Mortgage rates are soaring, with 5-year adjustable-rate mortgages (ARMs) hitting 7.67% and 7-year ARMs at 7.56%. Meanwhile, fixed-rate mortgages dominate 92% of U.S. lending. Here’s what you need to know.
Why Are ARM Rates Rising?
According to Zillow data analyzed by Fortune, ARM rates have surged due to market volatility. Key factors include:
- Federal Reserve policies impacting benchmark rates
- High inflation driving up borrowing costs
- Increased lender margins (2%-3.5%) added to SOFR
Fixed-Rate Mortgages Dominate 92% of U.S. Lending
Fixed-rate mortgages remain the preferred choice for stability. Here’s why:
| Feature | Fixed-Rate | ARM |
|---|---|---|
| Rate Stability | Yes | No |
| Popularity | 92% | 8% |
| Best For | Long-term homeowners | Short-term buyers |
Who Should Consider an Adjustable-Rate Mortgage?

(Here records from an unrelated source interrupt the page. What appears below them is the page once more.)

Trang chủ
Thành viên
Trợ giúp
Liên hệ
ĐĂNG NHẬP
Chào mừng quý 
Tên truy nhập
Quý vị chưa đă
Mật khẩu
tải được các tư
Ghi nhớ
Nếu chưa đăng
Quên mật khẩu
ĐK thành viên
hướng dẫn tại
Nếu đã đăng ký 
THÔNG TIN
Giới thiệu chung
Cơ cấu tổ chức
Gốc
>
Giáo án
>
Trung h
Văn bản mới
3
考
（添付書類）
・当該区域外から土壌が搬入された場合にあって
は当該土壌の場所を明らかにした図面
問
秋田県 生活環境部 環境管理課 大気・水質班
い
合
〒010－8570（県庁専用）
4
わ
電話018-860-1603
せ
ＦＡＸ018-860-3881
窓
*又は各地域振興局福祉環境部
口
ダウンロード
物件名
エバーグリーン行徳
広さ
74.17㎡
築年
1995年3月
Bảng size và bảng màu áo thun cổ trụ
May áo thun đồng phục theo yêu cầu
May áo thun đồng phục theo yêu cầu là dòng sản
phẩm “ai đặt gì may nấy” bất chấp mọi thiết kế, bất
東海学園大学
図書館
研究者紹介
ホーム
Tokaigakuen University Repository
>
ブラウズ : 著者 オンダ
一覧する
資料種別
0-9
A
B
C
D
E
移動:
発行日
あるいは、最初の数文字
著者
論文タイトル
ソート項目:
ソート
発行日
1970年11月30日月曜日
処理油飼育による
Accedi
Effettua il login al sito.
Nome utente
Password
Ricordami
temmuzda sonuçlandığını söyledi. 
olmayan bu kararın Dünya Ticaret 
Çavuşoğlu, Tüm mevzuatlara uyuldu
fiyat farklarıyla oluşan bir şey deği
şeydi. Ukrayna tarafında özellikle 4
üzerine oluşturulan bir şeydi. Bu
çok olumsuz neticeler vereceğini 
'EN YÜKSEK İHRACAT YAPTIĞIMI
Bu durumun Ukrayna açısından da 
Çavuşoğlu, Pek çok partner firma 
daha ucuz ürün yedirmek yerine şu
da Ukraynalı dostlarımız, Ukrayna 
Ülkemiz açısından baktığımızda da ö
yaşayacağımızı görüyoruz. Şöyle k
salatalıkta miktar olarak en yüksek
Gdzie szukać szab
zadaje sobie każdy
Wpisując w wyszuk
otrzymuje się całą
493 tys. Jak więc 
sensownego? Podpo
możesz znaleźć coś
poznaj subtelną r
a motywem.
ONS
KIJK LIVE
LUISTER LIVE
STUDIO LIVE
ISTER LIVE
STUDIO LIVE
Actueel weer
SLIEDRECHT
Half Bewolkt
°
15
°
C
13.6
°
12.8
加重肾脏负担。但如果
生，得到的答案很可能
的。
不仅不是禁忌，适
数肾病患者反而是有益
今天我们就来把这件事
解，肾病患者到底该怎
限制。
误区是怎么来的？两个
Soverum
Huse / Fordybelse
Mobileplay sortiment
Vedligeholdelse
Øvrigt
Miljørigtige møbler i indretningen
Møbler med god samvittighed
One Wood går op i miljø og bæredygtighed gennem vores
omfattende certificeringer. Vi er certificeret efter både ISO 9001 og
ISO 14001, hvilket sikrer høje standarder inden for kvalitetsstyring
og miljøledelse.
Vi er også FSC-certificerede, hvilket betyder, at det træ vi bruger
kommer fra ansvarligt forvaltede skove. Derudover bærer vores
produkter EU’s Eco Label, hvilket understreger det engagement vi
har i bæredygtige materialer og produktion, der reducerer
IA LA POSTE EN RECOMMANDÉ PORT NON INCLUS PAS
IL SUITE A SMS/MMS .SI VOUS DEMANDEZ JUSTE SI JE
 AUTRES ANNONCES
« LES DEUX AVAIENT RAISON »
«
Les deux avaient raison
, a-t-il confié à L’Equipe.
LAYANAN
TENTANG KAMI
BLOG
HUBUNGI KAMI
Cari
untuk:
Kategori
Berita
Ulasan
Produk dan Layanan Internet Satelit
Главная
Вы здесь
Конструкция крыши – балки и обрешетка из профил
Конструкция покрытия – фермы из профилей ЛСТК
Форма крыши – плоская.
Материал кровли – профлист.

ARMs can be strategic for:
- Starter home buyers planning to sell before rate adjustments
- Investors minimizing upfront costs
- Borrowers in high-rate markets seeking initial savings
Risks of Adjustable-Rate Mortgages
ARMs come with volatility risks:
- Unpredictable payment hikes after the fixed period
- Complex terms (e.g., 5/1 ARM vs. 10/6 ARM)
- Refinancing costs if switching to fixed-rate later
Actionable Insights for Borrowers
If you’re considering an ARM:
- Compare caps and adjustment frequencies
- Plan for potential rate increases
- Consult a mortgage advisor for refinancing options
Final Thought: While fixed-rate mortgages dominate, ARMs offer niche benefits—but require careful planning to avoid financial shocks.
FAQs
Q: What is a 5/1 ARM?
A: A 5/1 ARM locks the rate for five years, then adjusts annually.
Q: Can I refinance an ARM to a fixed-rate mortgage?
A: Yes, but it involves closing costs and lender approval.
Q: Why do lenders add margins to ARM rates?
A: Margins (2%-3.5%) cover lender risk and profit.
Q: Are ARMs riskier than fixed-rate mortgages?
A: Yes, due to potential payment increases after the fixed period.